# Exercise objective
For each line of the listing that includes the word "with", show the whole line.
=== Begin Enclosure ===
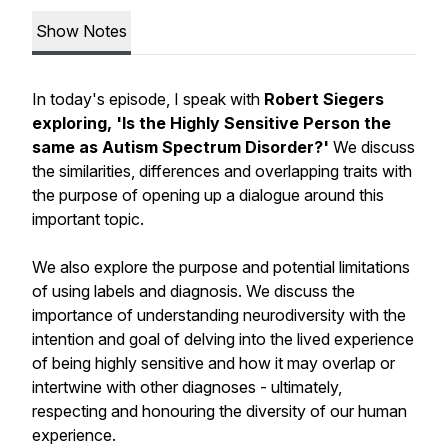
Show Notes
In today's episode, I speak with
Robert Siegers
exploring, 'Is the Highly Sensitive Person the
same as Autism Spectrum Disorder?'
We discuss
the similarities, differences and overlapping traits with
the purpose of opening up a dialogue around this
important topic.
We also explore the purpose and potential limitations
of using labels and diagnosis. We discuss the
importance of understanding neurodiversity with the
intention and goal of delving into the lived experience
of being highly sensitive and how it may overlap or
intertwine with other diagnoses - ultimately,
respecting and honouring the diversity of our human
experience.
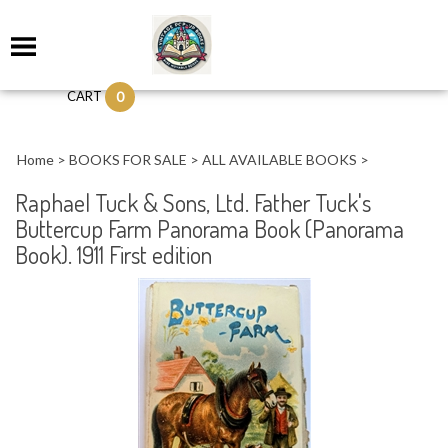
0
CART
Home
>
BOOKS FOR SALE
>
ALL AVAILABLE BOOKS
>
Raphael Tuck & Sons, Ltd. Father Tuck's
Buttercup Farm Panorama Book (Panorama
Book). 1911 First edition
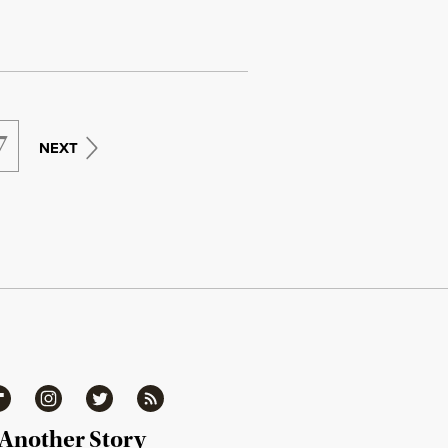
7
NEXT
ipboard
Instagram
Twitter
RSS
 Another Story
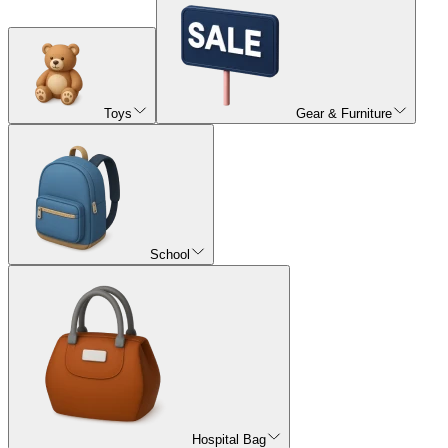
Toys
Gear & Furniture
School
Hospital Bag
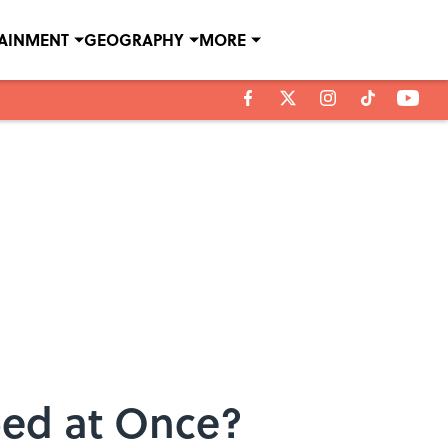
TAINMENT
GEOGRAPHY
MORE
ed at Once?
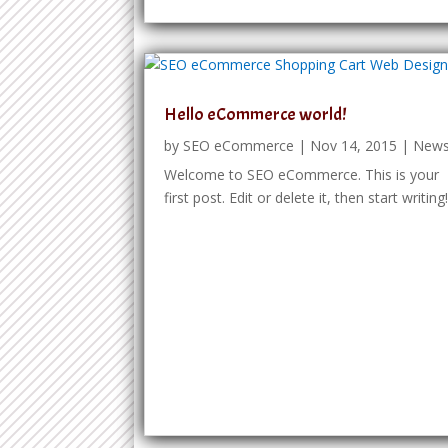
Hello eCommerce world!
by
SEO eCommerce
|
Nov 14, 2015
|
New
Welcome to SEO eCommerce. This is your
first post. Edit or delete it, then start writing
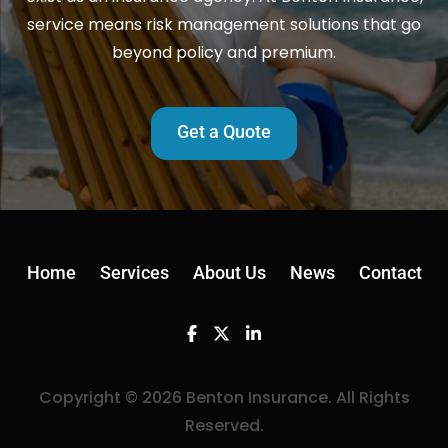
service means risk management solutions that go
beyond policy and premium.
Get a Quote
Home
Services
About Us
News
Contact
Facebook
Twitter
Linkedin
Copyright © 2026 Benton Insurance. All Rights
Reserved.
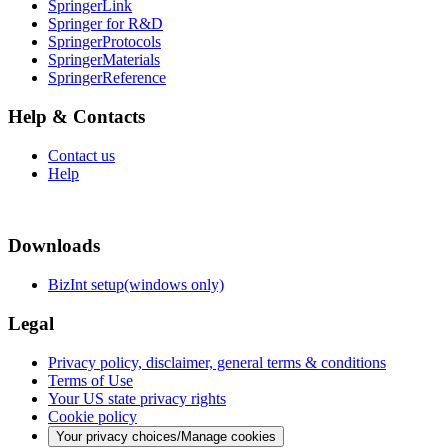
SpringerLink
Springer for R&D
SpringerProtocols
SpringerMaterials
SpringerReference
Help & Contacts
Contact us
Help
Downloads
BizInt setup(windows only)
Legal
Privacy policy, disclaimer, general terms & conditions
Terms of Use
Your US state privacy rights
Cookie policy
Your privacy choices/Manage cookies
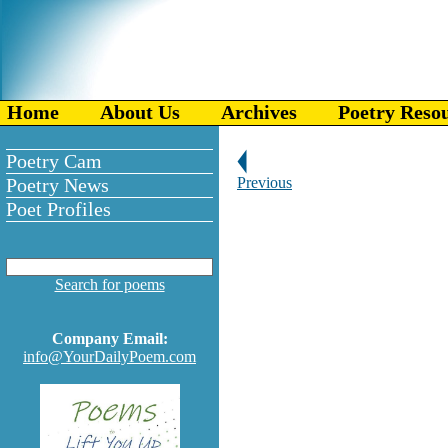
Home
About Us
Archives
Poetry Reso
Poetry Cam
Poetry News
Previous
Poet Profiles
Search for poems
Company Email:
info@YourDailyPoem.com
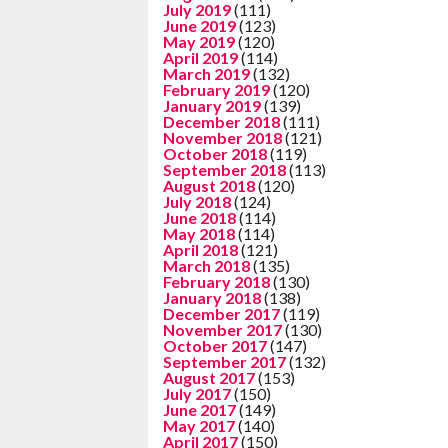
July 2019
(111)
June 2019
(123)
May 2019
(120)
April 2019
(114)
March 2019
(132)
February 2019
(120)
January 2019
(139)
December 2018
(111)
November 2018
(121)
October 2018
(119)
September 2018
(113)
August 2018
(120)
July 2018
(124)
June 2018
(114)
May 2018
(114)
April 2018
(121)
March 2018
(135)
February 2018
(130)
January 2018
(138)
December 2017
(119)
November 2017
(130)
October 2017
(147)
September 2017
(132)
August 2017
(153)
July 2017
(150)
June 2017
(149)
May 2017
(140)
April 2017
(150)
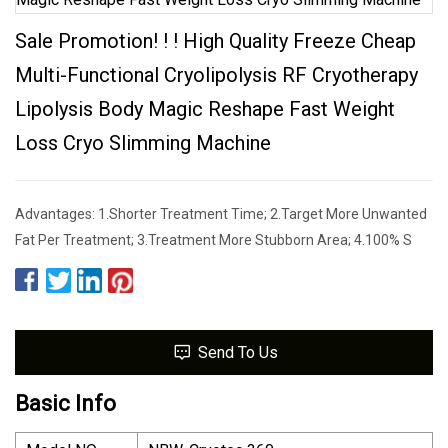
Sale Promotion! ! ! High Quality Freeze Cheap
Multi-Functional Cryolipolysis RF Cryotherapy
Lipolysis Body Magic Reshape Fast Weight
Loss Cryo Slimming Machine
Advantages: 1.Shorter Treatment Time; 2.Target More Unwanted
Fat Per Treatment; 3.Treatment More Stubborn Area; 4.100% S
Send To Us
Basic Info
=== End Enclosure ===
=== Begin Enclosure ===
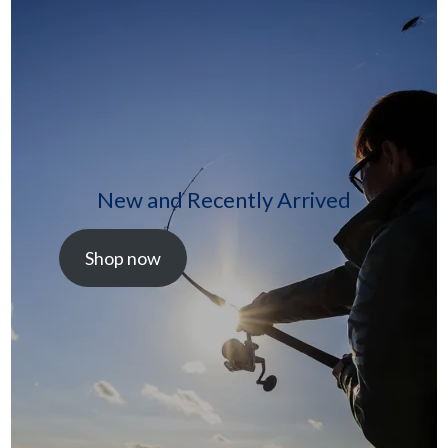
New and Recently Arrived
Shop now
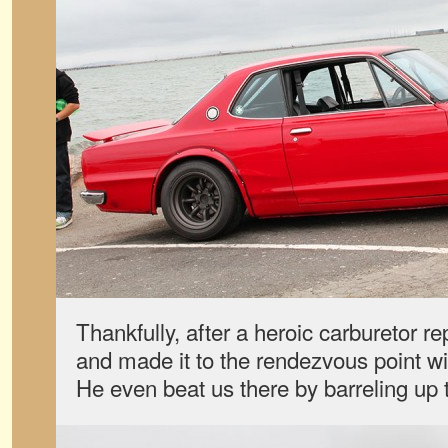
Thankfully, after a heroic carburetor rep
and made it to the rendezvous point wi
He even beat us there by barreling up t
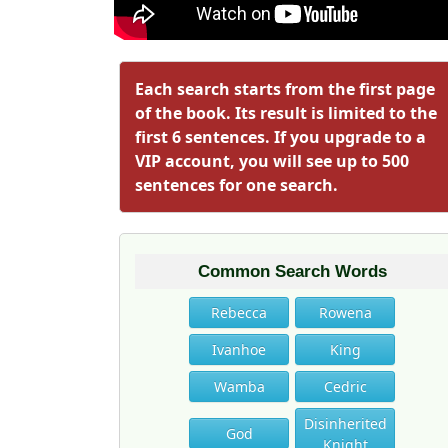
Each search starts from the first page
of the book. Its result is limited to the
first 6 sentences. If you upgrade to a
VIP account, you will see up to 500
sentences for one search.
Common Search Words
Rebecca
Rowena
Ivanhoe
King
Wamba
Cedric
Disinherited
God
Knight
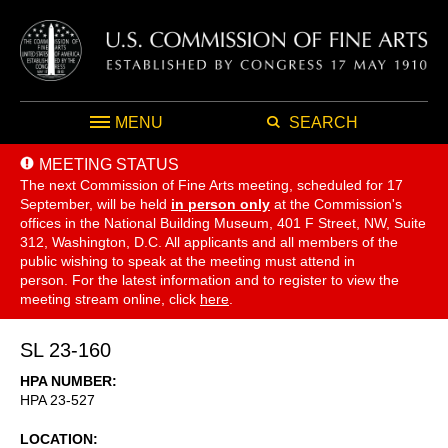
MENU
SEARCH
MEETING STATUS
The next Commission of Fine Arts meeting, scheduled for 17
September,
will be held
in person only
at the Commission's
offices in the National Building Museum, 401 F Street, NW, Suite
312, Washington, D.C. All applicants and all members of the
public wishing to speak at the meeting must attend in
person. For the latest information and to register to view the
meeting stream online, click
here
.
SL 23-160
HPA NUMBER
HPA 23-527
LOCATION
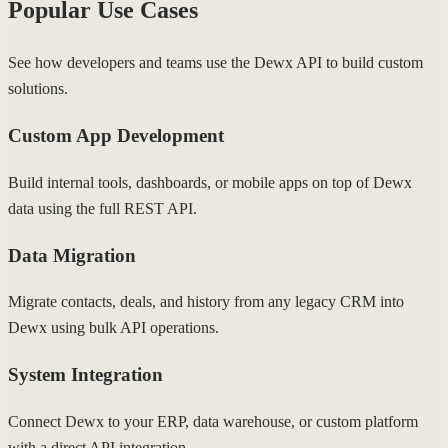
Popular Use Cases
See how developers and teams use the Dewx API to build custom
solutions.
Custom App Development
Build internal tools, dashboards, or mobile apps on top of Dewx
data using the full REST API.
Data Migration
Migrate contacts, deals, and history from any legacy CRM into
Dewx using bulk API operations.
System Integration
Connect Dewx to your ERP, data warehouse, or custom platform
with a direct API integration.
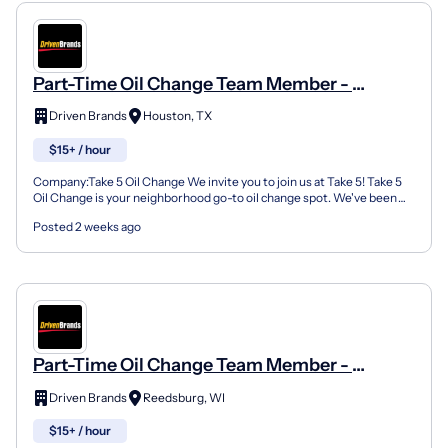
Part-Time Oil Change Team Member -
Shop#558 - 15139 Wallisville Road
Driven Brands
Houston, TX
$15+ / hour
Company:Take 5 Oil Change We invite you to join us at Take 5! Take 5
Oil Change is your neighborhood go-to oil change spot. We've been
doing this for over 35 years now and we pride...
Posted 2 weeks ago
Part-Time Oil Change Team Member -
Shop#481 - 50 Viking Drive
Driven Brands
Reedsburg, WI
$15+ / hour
=== End Enclosure ===
=== Begin Enclosure ===
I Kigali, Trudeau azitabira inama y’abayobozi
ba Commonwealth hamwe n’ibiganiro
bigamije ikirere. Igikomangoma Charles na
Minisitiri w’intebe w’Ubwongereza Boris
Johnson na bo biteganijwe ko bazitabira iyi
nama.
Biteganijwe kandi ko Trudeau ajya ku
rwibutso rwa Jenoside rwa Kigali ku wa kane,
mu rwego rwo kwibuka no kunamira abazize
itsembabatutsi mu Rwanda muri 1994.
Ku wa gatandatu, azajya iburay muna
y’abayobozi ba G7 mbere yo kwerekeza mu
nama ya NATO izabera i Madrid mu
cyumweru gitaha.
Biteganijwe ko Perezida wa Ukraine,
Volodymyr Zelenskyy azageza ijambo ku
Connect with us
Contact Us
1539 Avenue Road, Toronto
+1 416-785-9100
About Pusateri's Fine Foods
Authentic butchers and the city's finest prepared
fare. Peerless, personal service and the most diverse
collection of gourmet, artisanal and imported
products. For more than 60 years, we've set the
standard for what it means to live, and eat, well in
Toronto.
=== End Enclosure ===
# Answer below
In today's episode, I speak with
the similarities, differences and overlapping traits with
importance of understanding neurodiversity with the
intertwine with other diagnoses - ultimately,
with a direct API integration.
Connect with us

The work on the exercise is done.